2. For customers with 1,000,000 kWH to 10,000,000 kWH of electricity usage, the broker gets custom pricing, as ANY broker would do.  All suppliers need to provide custom pricing based on your load profile at this level.  Again, the broker with the reverse auction platform feeds the custom pricing into the web system, the prices are inflated and the same scenario takes place as it did for the customer in #1 with less then 1,000,000 kWH.

3. For customers with more than 10,000,000 kWH/year in power usage, they will really experience a true and honest reverse auction, because it is worth the time for a supplier to put the time and energy into it. But, guess what?  Those suppliers know what their bottom line price will be, regardless.  They enter that price as the lowest they will go.  They start at a high price that is 30% more than their lowest price.  The customer has the excitement of watching the price go down.  They are proud of how smart they are to have used a reverse auction.  They get a pat on the back from their boss.  But what they don’t realize is that the price they ended up with is not necessarily the best price they could have gotten elsewhere.

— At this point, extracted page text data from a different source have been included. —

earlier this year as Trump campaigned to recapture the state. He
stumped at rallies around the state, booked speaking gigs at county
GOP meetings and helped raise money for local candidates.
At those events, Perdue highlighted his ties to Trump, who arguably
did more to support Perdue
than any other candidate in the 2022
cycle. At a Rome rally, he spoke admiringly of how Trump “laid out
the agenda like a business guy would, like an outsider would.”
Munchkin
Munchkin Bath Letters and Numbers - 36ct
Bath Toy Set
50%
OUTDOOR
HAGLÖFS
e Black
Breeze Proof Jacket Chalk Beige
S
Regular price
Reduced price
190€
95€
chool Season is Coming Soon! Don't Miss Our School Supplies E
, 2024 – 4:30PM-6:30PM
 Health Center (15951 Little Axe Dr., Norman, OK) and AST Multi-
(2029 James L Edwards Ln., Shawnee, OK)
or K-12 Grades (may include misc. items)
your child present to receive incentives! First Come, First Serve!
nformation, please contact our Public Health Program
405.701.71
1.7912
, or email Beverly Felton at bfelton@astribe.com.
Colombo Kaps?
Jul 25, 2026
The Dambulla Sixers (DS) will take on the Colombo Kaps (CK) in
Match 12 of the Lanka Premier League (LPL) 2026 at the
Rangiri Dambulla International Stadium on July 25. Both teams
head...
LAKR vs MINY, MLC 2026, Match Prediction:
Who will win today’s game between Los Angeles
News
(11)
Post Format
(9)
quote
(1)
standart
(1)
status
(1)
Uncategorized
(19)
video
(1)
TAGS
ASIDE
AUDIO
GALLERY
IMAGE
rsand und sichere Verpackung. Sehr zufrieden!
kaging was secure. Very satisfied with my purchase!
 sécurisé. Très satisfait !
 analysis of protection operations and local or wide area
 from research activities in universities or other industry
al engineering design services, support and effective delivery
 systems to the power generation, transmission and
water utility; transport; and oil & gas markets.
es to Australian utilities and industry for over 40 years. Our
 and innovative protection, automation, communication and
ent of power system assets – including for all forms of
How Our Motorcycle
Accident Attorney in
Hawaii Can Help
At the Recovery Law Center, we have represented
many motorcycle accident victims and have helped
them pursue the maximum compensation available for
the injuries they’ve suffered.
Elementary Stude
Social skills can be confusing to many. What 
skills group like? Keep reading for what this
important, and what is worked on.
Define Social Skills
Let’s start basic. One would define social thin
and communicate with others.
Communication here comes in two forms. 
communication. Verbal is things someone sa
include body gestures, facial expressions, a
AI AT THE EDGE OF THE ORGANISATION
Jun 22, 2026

You see, despite what you hear, personal relationships still make a difference.  Better Cost Control works with all the suppliers to manage the bid process.  We then talk to them and make them bid against each other.  We know their profit margins.  We know the people are are bidding.  They know how much business we bring them.  We use our personal relationships and industry knowledge to get the customer the very best price.  Talk to the pricing people at the actual electricity suppliers and you’ll hear the same thing.  Don’t trust the man behind the curtain.  Better Cost Control will do a better job of controlling your energy costs.